== GIVEN DATA

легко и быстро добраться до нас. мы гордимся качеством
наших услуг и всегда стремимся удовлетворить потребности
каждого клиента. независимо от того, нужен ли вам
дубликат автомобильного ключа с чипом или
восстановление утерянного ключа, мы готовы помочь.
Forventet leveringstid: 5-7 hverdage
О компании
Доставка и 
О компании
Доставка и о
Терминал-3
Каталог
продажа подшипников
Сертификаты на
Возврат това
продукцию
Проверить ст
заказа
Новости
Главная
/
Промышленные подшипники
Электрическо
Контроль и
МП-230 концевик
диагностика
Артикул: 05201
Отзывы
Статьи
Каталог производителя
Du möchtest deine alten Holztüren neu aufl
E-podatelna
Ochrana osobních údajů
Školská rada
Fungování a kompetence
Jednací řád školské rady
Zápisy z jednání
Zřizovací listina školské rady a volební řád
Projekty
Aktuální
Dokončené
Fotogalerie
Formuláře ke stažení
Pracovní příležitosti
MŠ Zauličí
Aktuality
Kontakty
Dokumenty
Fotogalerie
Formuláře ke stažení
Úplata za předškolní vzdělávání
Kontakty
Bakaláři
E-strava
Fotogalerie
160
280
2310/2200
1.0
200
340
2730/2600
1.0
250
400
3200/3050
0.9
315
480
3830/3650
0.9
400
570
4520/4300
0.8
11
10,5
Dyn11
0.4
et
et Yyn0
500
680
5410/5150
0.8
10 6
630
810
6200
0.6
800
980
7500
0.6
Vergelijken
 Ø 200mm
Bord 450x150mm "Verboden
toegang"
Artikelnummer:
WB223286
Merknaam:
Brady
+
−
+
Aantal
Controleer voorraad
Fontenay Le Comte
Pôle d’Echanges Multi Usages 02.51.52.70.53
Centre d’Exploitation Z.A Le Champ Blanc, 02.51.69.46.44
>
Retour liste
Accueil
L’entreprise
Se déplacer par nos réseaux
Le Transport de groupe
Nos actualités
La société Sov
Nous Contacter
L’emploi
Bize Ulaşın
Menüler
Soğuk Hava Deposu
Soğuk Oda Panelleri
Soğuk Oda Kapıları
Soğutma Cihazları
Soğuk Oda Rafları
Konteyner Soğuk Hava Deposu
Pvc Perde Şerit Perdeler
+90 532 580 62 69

====

### WHAT THIS TASK INVOLVES:
Please copy each line of the entries in which the word "Soğuk" shows up.

### SOLUTION FOR THIS TASK:
Soğuk Hava Deposu
Soğuk Oda Panelleri
Soğuk Oda Kapıları
Soğuk Oda Rafları
Konteyner Soğuk Hava Deposu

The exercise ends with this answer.